As with Brief Encounter, our couples in the world premiere of Stephen Sachs’ new play Arrival & Departure meet in a train station, (theirs the kind that churns coal and grinds steel, ours the kind that surges below the earth.) Brief Encounter’s couple’s first rendezvous transpires in a tidy and charming tea shop, ours in a gritty Dunkin’ Donuts. Over the course of the production, fans of the classic may notice some deviations, updates, and modifications – but none of them alter the thrust of this timeless piece. The heart of yesterday beats with the same rhythm as the heart of today.
Brief Encounter, based on Coward’s one-act play Still Life, is just one of Lean and Coward’s many collaborations, and remains a beacon that has gone on to inform the genre and influence many cinematic brief encounters since. Coward, never married and secretly gay, adapted his one-act with such skill as to retain all the desire and simmering torment he felt in his heart, and that drove his protagonists toward their scintillating, but ultimately doomed affair.
Today, our world is fraught with global geopolitical distress, corruption, panic, and cruelty emanating from the highest offices in our land. Speed of light communication allows us the privilege of experiencing first hand the acute crises of people the world over. Everything is immediate, huge, and of dire importance – this is not the case with Brief Encounter.

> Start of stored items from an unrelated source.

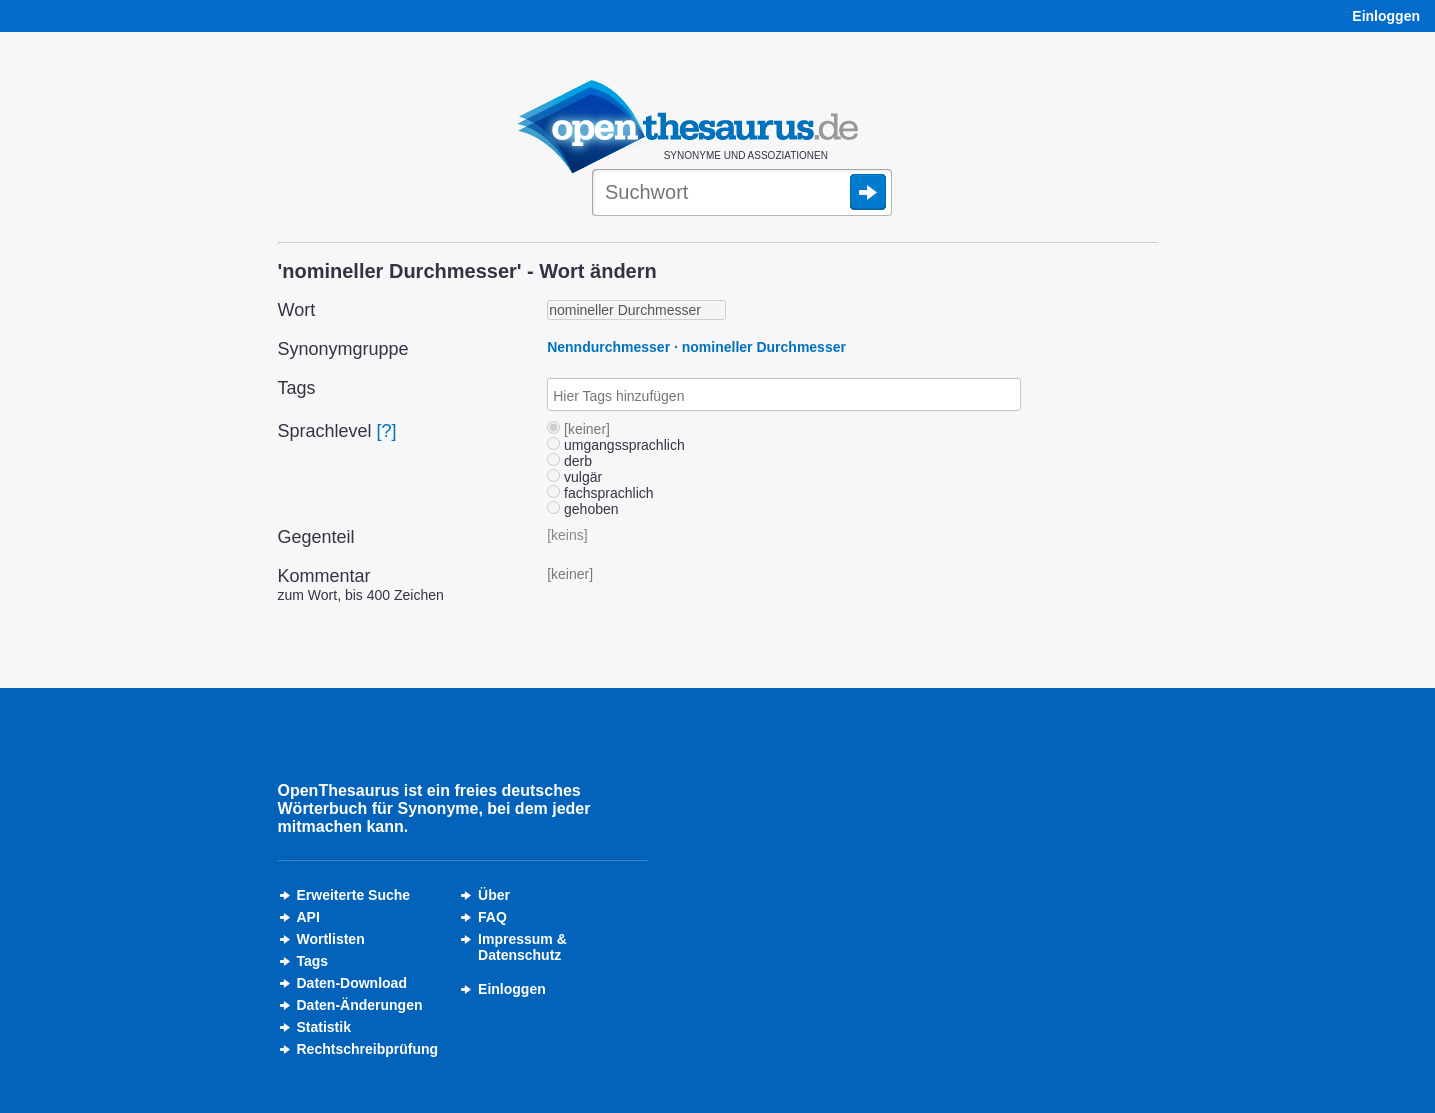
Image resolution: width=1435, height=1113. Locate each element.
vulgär (574, 477)
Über (494, 895)
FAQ (492, 917)
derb (569, 461)
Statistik (324, 1027)
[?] (387, 431)
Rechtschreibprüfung (368, 1049)
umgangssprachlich (616, 445)
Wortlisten (331, 939)
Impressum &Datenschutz (522, 947)
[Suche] (742, 194)
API (308, 917)
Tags (313, 961)
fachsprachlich (600, 493)
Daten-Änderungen (360, 1005)
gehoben (582, 509)
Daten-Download (352, 983)
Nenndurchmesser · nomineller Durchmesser (696, 347)
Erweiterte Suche (354, 895)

Lean, who later would become known for his epics (Lawrence of Arabia, The Bridge on the River Kwai, Doctor Zhivago) instead delivers to us a simple, clean, purely shot film that takes us deep into the hearts of humankind, and shows us that something close, something intimate, something that slyly unfurls in our psyche can become powerful enough to overcome a lifetime of repression. Perhaps it was only someone who could see things so large, could so beautifully show us something so small.